Papaw would thank you but he's eat up with dementia.
I remember as a kid seeing him mow with his shirt off, I asked him 'how'd all them bugs get in your skin Papaw?'... Course he just chuckled, it was later on in life I learned it was shrapnel.
He declared consciensis(slaughtered spelling I know) objector when drafted.. They asked if he was opposed to the war effort or if he was opposed to killing.. Papaw told them it was the violence against fellow men, he believed the bible taught against violence..
They made him a Medic.
At some point he was in a MASH and the Germans bombed the place, Papaw looked over and saw a buddy with missing limbs, he scooped him up and ran to the next MASH. When he plopped the dude on a gurney Papaws guts fell out on top the guy. He says he didn't even know he'd been hit... The only thing that saved his life was trying to save the life of a friend. Anyway, they ended up shipping him to Britian where he was eventually given the choice of coming home or going back to his unit. He went back to his unit. I was in awe when I first heard this. Papaw always says it was because of all the dope they had him on... Maybe, but I doubt it.
Anyhoot that's just one man, there were thousands more just like him that day.
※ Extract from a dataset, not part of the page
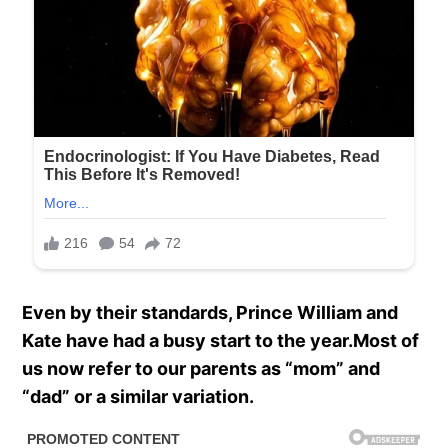
Even by their standards, Prince William and
Kate have had a busy start to the year.Most of
us now refer to our parents as “mom” and
“dad” or a similar variation.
Its an oft overlooked day but to him and anyone else that served before or after... Thank you.
About 7 years ago a friend of mine in Wales with whom I trade tobacco
found a G.I.'s silver ID bracelet while treasure hunting on the beach around
South Hampton.He belongs to a club that uses those metal detectors to search
for crap that people lose.
He gave me the information on the bracelet,I wrote to the local newspaper in
Missouri,and made contact with the mans son.The G.I. was still alive,85 years
old and owned a funeral parlor.He had been a mortician in the Army and was
instrumental in establishing the military cemetaries in Europe.
The bracelet was returned to him after 50 years of being buried under 6 inches
of mud.He said that he didn't remember losing it,there was so much on his mind
at the time.
His son sent me a videotape of a newscast from a Louisville TV station
that broadcast the story.The man started crying as he received the bracelet
and talked about all the boys they buried over there[50,000] I think.I felt kind
of sad that I had revived some bad memories for him.
They've been called "The Greatest Generation" and I wholeheartedly agree.My father was in the other theatre of operations,having shipped out two months after marrying my mother;they borrowed $50 from a family member to elope...guts,determination,character,faith,hope,and great love and compassion are the marks of those people.The invasion at Normandy could only be pulled off by such folk.
May we remember them always.And may we emulate them as best we can TODAY!! :cheers: :cheers: :cheers:
My father almost made that landing. He was a machine gunner on a 40mm AAA gun. It was decided a few days before the invasion that there would be so many allied planes in the air that no room would be left up there for anyone else. He made the crossing a few days afterward. He did however, manage to find himself spending Christmas caught smack in the middle of "The Bulge".
I would agree with the statement of "The Greatest Generation". I cannot fathom the courage it took to land on those supposedly impregnable beaches for freedoms sake. Do you realize that in one day the casualties for the Allied forces equaled what the casualties for the U.S. in all of Iraq since that terrible war started. My hats off to those and all Veterans. My step father (brothers father, same mother) fought in the Pacific theater during the war. I pray that another "War to end all Wars" never happens again.